Page MenuHomePhabricator

Odd behavior when querying Wikidata SPARQL endpoint using python requests
Closed, InvalidPublic

Description

When I make a GET request to the Wikidata SPARQL endpoint using python requests, the result takes an extraordinarily long time to complete, compared to running the same query through the browser. I figured out this was due to the requests library being unable to determine the encoding of the response, and therefore it tries to "guess" it.
Please see my example below (example 2):
https://gist.github.com/stuppie/e523bf617416e1490c25464d5a485396

If I explicitly tell requests that the encoding is utf8 (link), then the response gets parsed 100x faster and using much less RAM (example 1).
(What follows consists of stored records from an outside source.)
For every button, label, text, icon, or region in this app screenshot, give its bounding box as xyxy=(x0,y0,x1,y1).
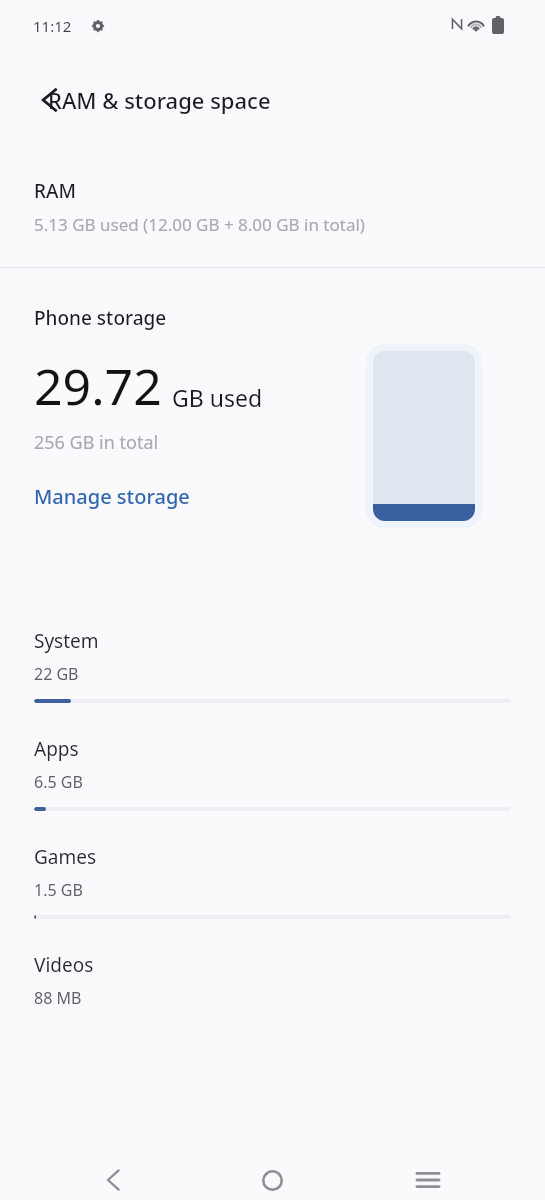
staticText: Phone storage xyxy=(34,305,167,331)
button[interactable]: Apps xyxy=(0,736,545,811)
staticText: GB used xyxy=(172,382,263,413)
staticText: Games xyxy=(34,844,97,870)
staticText: 29.72 xyxy=(34,352,162,420)
staticText: Apps xyxy=(34,736,79,762)
button[interactable]: Back xyxy=(85,1152,141,1200)
staticText: 1.5 GB xyxy=(34,879,83,901)
staticText: Videos xyxy=(34,952,94,978)
staticText: Manage storage xyxy=(34,483,190,510)
staticText: 5.13 GB used (12.00 GB + 8.00 GB in tota… xyxy=(34,213,365,236)
button[interactable]: Videos xyxy=(0,952,545,1009)
staticText: RAM xyxy=(34,178,76,204)
staticText: RAM & storage space xyxy=(48,85,271,115)
button[interactable]: RAM xyxy=(0,178,545,236)
staticText: System xyxy=(34,628,99,654)
button[interactable]: Home xyxy=(244,1152,300,1200)
staticText: 11:12 xyxy=(33,16,72,36)
button[interactable]: Manage storage xyxy=(34,483,190,510)
button[interactable]: Games xyxy=(0,844,545,919)
staticText: 6.5 GB xyxy=(34,771,83,793)
staticText: 88 MB xyxy=(34,987,82,1009)
button[interactable]: System xyxy=(0,628,545,703)
button[interactable]: Back xyxy=(28,78,72,122)
staticText: 22 GB xyxy=(34,663,79,685)
staticText: 256 GB in total xyxy=(34,430,159,455)
button[interactable]: Recent apps xyxy=(400,1152,456,1200)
I'm not sure what exactly requests is looking for in the headers, or how it should be formatted, but I just wanted to point this out to you all, because maybe there is a simple solution, which is adding something to the headers (or maybe I should be specifying something different in "Accept"?)

Event Timeline

Gstupp created this task.May 4 2017, 10:28 PM
Restricted Application added a subscriber: Aklapper. · View Herald TranscriptMay 4 2017, 10:28 PM
Restricted Application added a project: Discovery. · View Herald TranscriptMay 4 2017, 10:29 PM

Accept looks fine, but I'm not sure what requests has trouble with... Using utf-8 with the response sounds right.

Lydia_Pintscher moved this task from incoming to monitoring on the Wikidata board.May 5 2017, 11:58 AM
Smalyshev closed this task as Invalid.Jul 21 2017, 11:59 PM

Don't see anything that needs to be done by Query Service, setting correct encoding seems to fix it. Please reopen if there's anything actionable.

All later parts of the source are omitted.